In 1879 he qualified as an M.D. in Pennsylvania and later that year he served in South Africa as a civilian surgeon attached to a field hospital during the Zulu War. Returning to Britain he sat and passed the examination to become a Licentiate of the Royal College of Physicians of Edinburgh (LRCPE).

Ryley then traveled back to Sydney, Australia. He practised in New South Wales, in a series of hospital posts successively at Temora, Tenterfield, Gulgong and then as a partner in practice at Mudgee. During this time he published a number of papers in the medical press.

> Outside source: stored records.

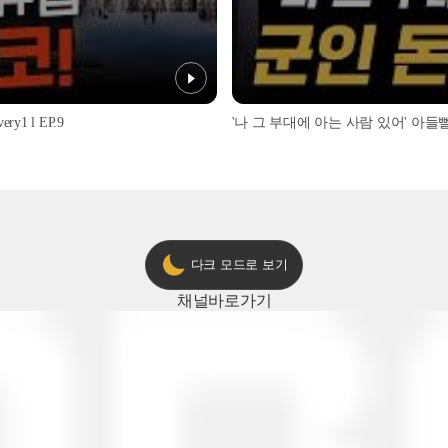
1 l EP.9
'나 그 부대에 아는 사람 있어' 아들뻘 군
다크 모드로 보기
채널
바로가기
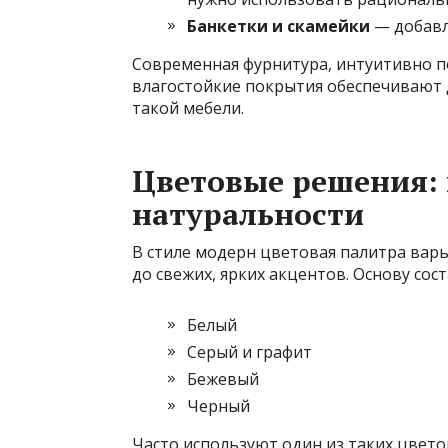
Банкетки и скамейки
— добавл
Современная фурнитура, интуитивно по
влагостойкие покрытия обеспечивают 
такой мебели.
Цветовые решения: 
натуральности
В стиле модерн цветовая палитра вар
до свежих, ярких акцентов. Основу сос
Белый
Серый и графит
Бежевый
Черный
Часто используют один из таких цвето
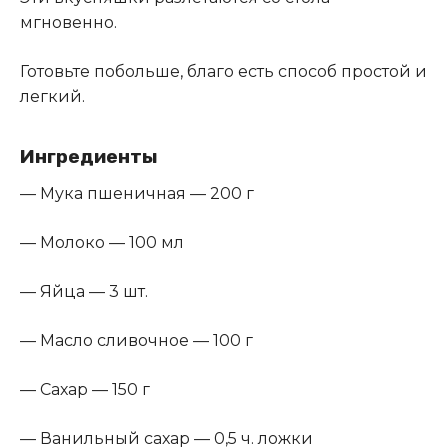
мгновенно.
Готовьте побольше, благо есть способ простой и
легкий.
Ингредиенты
— Мука пшеничная — 200 г
— Молоко — 100 мл
— Яйца — 3 шт.
— Масло сливочное — 100 г
— Сахар — 150 г
— Ванильный сахар — 0,5 ч. ложки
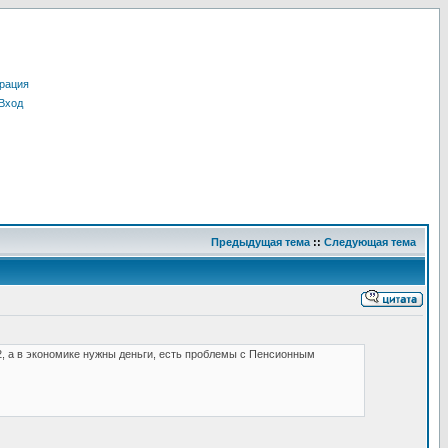
рация
Вход
Предыдущая тема
::
Следующая тема
2, а в экономике нужны деньги, есть проблемы с Пенсионным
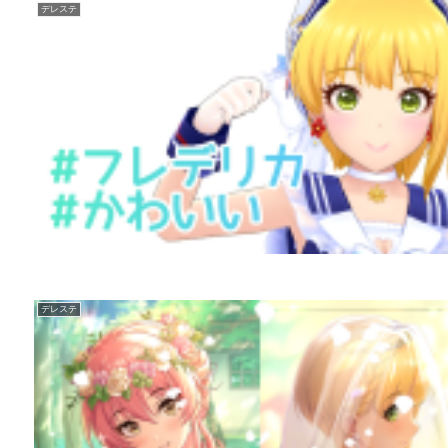
デレステ
デレステ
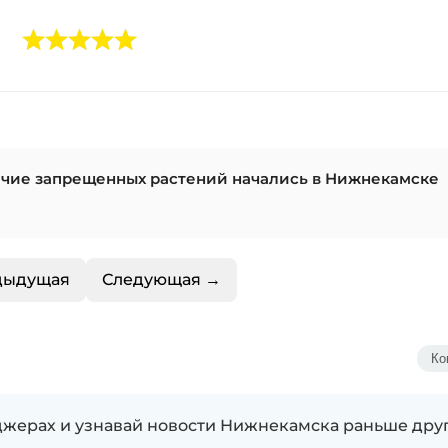
личие запрещенных растений начались в Нижнекамске
дыдущая
Следующая →
Ко
жерах и узнавай новости Нижнекамска раньше дру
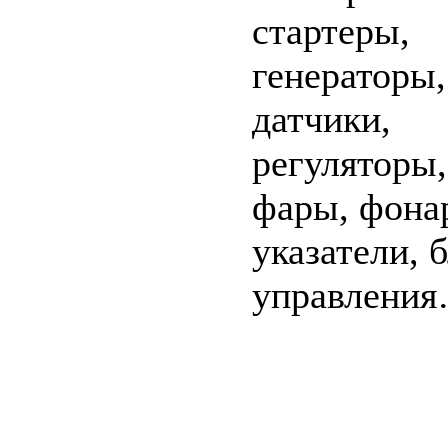
стартеры,
генераторы,
датчики,
регуляторы,
фары, фона
указатели, 
управлени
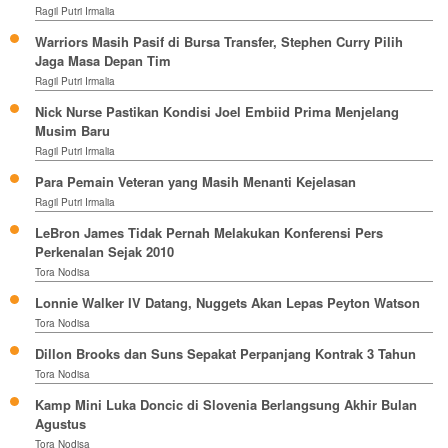
Ragil Putri Irmalia
Warriors Masih Pasif di Bursa Transfer, Stephen Curry Pilih
Jaga Masa Depan Tim
Ragil Putri Irmalia
Nick Nurse Pastikan Kondisi Joel Embiid Prima Menjelang
Musim Baru
Ragil Putri Irmalia
Para Pemain Veteran yang Masih Menanti Kejelasan
Ragil Putri Irmalia
LeBron James Tidak Pernah Melakukan Konferensi Pers
Perkenalan Sejak 2010
Tora Nodisa
Lonnie Walker IV Datang, Nuggets Akan Lepas Peyton Watson
Tora Nodisa
Dillon Brooks dan Suns Sepakat Perpanjang Kontrak 3 Tahun
Tora Nodisa
Kamp Mini Luka Doncic di Slovenia Berlangsung Akhir Bulan
Agustus
Tora Nodisa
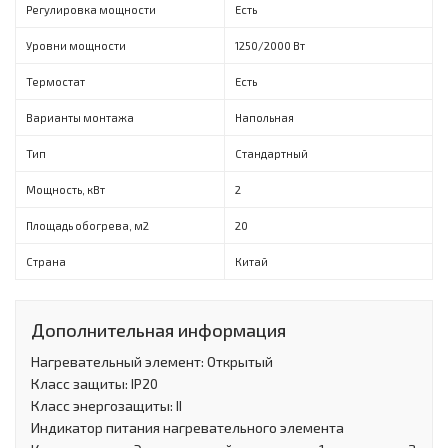
Регулировка мощности
Есть
Уровни мощности
1250/2000 Вт
Термостат
Есть
Варианты монтажа
Напольная
Тип
Стандартный
Мощность, кВт
2
Площадь обогрева, м2
20
Страна
Китай
Дополнительная информация
Нагревательный элемент: Открытый
Класс защиты: IP20
Класс энергозащиты: II
Индикатор питания нагревательного элемента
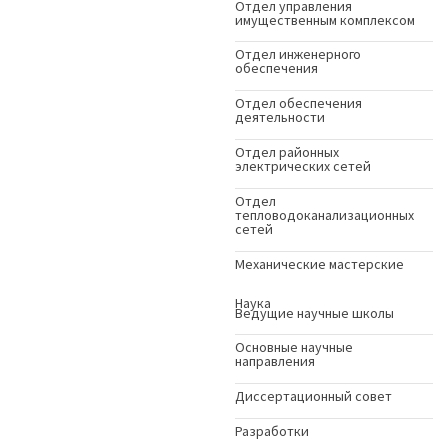
Отдел управления
имущественным комплексом
Отдел инженерного
обеспечения
Отдел обеспечения
деятельности
Отдел районных
электрических сетей
Отдел
тепловодоканализационных
сетей
Механические мастерские
Наука
Ведущие научные школы
Основные научные
направления
Диссертационный совет
Разработки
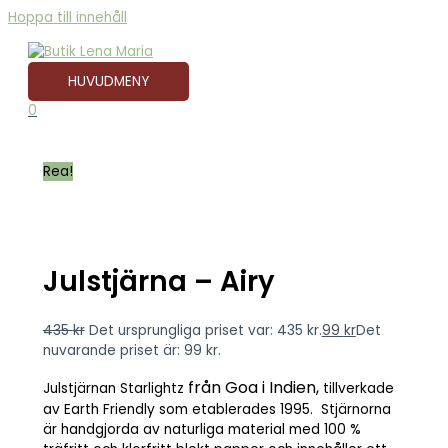
Hoppa till innehåll
HUVUDMENY
0
Rea!
Julstjärna – Airy
435
kr
Det ursprungliga priset var: 435 kr.
99
kr
Det
nuvarande priset är: 99 kr.
från Goa i Indien,
Julstjärnan Starlightz
tillverkade
av Earth Friendly som etablerades 1995. Stjärnorna
är handgjorda av naturliga material med 100 %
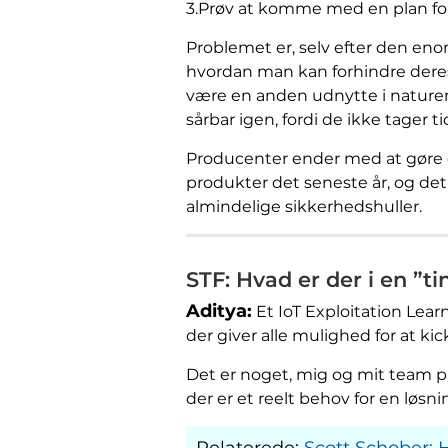
3.Prøv at komme med en plan fo
Problemet er, selv efter den en
hvordan man kan forhindre deres
være en anden udnytte i natur
sårbar igen, fordi de ikke tager ti
Producenter ender med at gøre d
produkter det seneste år, og det 
almindelige sikkerhedshuller.
STF: Hvad er der i en ”t
Aditya:
Et IoT Exploitation Lea
der giver alle mulighed for at ki
Det er noget, mig og mit team på 
der er et reelt behov for en løsni
Relaterede:
Scott Schober: H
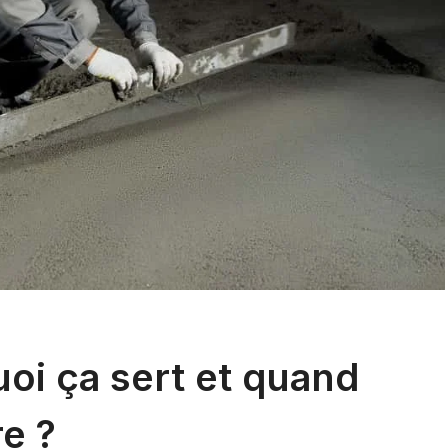
uoi ça sert et quand
re ?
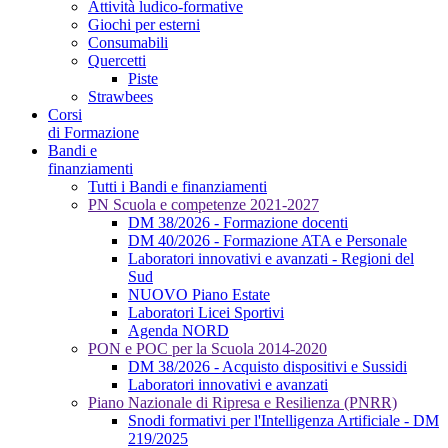
Attività ludico-formative
Giochi per esterni
Consumabili
Quercetti
Piste
Strawbees
Corsi
di Formazione
Bandi e
finanziamenti
Tutti i Bandi e finanziamenti
PN Scuola e competenze 2021-2027
DM 38/2026 - Formazione docenti
DM 40/2026 - Formazione ATA e Personale
Laboratori innovativi e avanzati - Regioni del
Sud
NUOVO Piano Estate
Laboratori Licei Sportivi
Agenda NORD
PON e POC per la Scuola 2014-2020
DM 38/2026 - Acquisto dispositivi e Sussidi
Laboratori innovativi e avanzati
Piano Nazionale di Ripresa e Resilienza (PNRR)
Snodi formativi per l'Intelligenza Artificiale - DM
219/2025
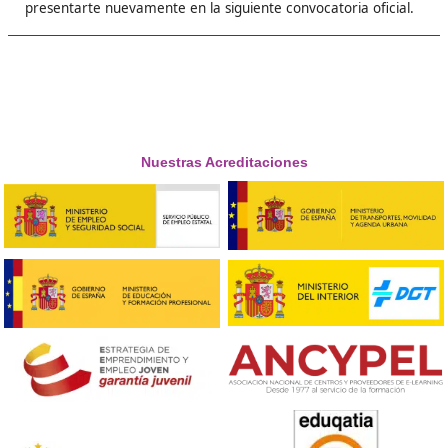
❝
libertad que no cambio por nada!





José Javier, de Albacete
❝
Lo vi como una inversión en mí. Me formé, ap
ahora estoy trabajando en una empresa de log
¡Es una buena formación para empezar!





Laura, de 27 años
Respondemos tus dudas sobre el t
de Competencia Profesional para
Transporte en Montehermoso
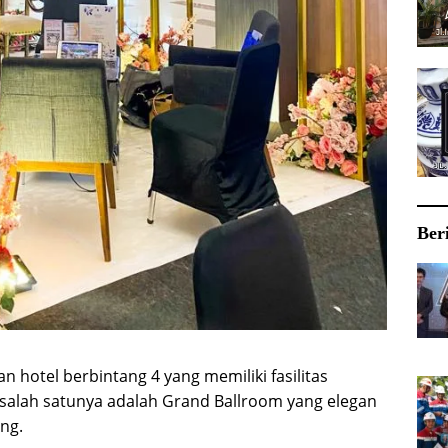
Ber
hotel berbintang 4 yang memiliki fasilitas
 salah satunya adalah Grand Ballroom yang elegan
ng.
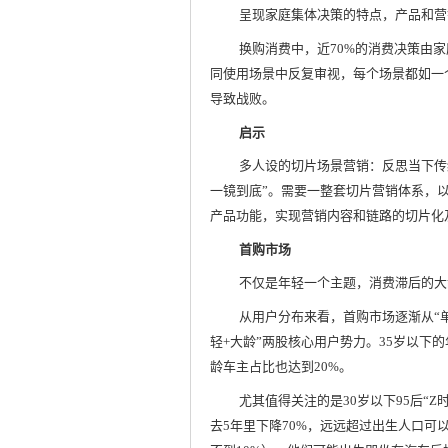
呈现家庭集体决策的特点，产品和营
换购消费中，近70%的消费决策由
同使用场景中反复审视，每个场景都如一
导致战败。
启示
多人设的切片场景营销：反思当下传
一镜到底”。需要一整套切片营销体系，
产品功能，实现营销内容和链路的切片化
首购市场
不仅是年轻一个主题，消费滞后的大
从用户分布来看，首购市场逐渐从“单
轻+大龄”两股核心用户势力。35岁以下的
龄车主占比也达到20%。
尤其值得关注的是30岁以下95后“
去5年里下降70%，远远超过出生人口可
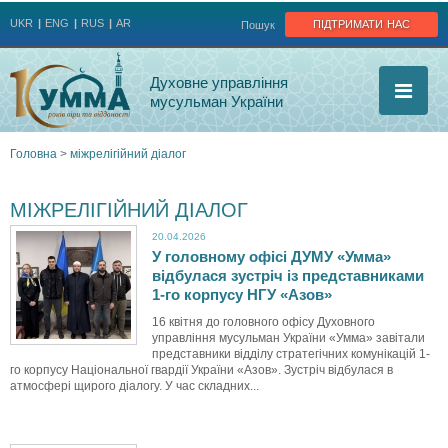
Jump to navigation
підтримати нас
UKR
ENG
RUS
AR
Пошук
Духовне управління
мусульман України
Головна
>
міжрелігійний діалог
Ви
МІЖРЕЛІГІЙНИЙ ДІАЛОГ
є
20.04.2026
У головному офісі ДУМУ «Умма»
тут
відбулася зустріч із представниками
1-го корпусу НГУ «Азов»
16 квітня до головного офісу Духовного
управління мусульман України «Умма» завітали
представники відділу стратегічних комунікацій 1-
го корпусу Національної гвардії України «Азов». Зустріч відбулася в
атмосфері щирого діалогу. У час складних...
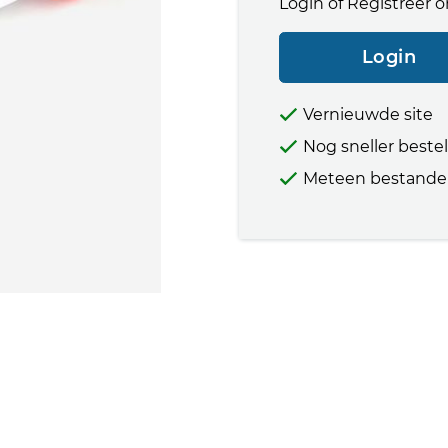
Login of Registreer o
Login
Vernieuwde site
Nog sneller beste
Meteen bestande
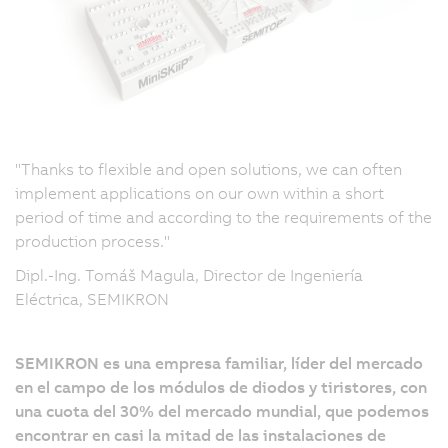
"Thanks to flexible and open solutions, we can often
implement applications on our own within a short
period of time and according to the requirements of the
production process."
Dipl.-Ing. Tomáš Magula, Director de Ingeniería
Eléctrica, SEMIKRON
SEMIKRON es una empresa familiar, líder del mercado
en el campo de los módulos de diodos y tiristores, con
una cuota del 30% del mercado mundial, que podemos
encontrar en casi la mitad de las instalaciones de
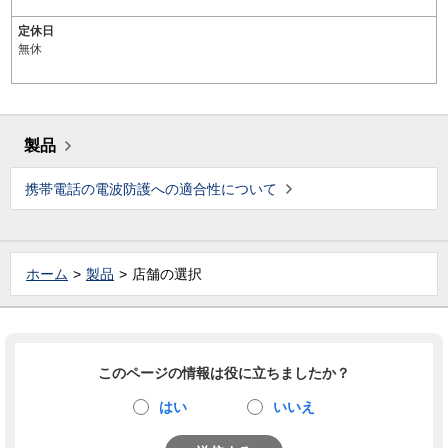
定休日
無休
製品
携帯電話の電波防護への適合性について
ホーム
製品
店舗の選択
このページの情報は役に立ちましたか？
はい
いいえ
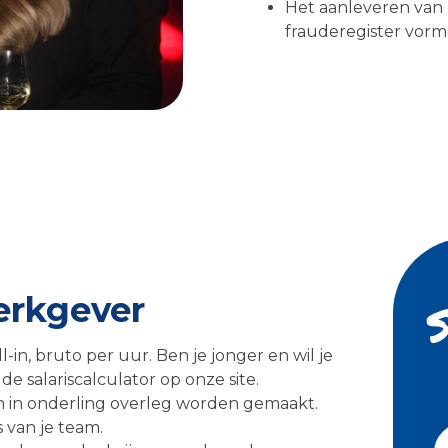
Het aanleveren van 
frauderegister vorm
werkgever
ll-in, bruto per uur. Ben je jonger en wil je
e salariscalculator op onze site.
en in onderling overleg worden gemaakt.
 van je team.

== Mental health and death ==
Ryley was admitted to the Auckland Lunatic Asylum on 2 March 1870. Inspection at that time revealed that he had a throat scar from an earlier suicide attempt. The medical admission notes record that "his wife tells me that he has repeatedly threatened to kill her; he would as soon do it as eat his breakfast". At discharge on 26 March 1870, the asylum doctor declared that "longer incarceration would be likely to convert a case of slight mental irritability into confirmed lunacy."

In February 1884, suffering from stress, he checked into the Post Office Hotel in Sydney, Australia. There he swallowed a mixture of morphia with prussic acid and was transferred to the Sydney Hospital where he was certified as "insane" and died the next day. The cause of death was given at the inquest as suicide from an intentional overdose of morphia.